Indeed, as Eisenberg and her colleagues point out in the study, recent research has found that boys’ dissatisfaction with their bodies has increased in recent decades — an increase that has occurred, not unsurprisingly, at a time when media images of physiques, including those used for children’s action figures, have become increasingly muscular.
But the media have also begun to portray the ideal women’s physique as being toned as well as thin — and that factor that may explain why more girls are now engaging in muscle-enhancing behaviors.

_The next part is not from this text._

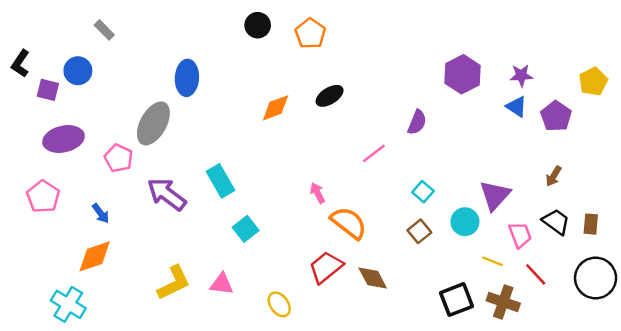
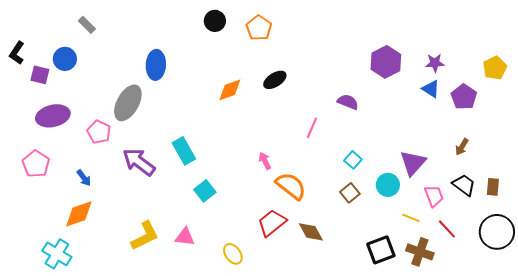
purple semicircle: (417, 122) -> (348, 102), turned -90
pink line: (374, 153) -> (312, 128), turned -30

Doping scandals involving big-name athletes such as Lance Armstrong, Barry Bonds and Marion Jones may also be feeding the desire of teens — both boys and girls — to become more muscular, Eisenberg added. “The combination of those things,” she said, “really gives people a picture of a body they might want to achieve as well as some shortcuts for getting them there.”
No ‘clusters’ found
Interestingly, the study also found that although muscle-enhancing behaviors were more likely among teens who played on sports teams, steroid use was not. Nor did the study find any “clusters” of steroid use in specific schools.
“That really tells us that it seems to be going on across the culture,” said Eisenberg.
The survey used for this study is part of the U of M’s ongoing Project EAT, which has been asking Minnesota teens and their families in-depth questions about their dietary and other habits since the late 1990s. Participants come from widely diverse Twin Cities populations, both ethnically and economically.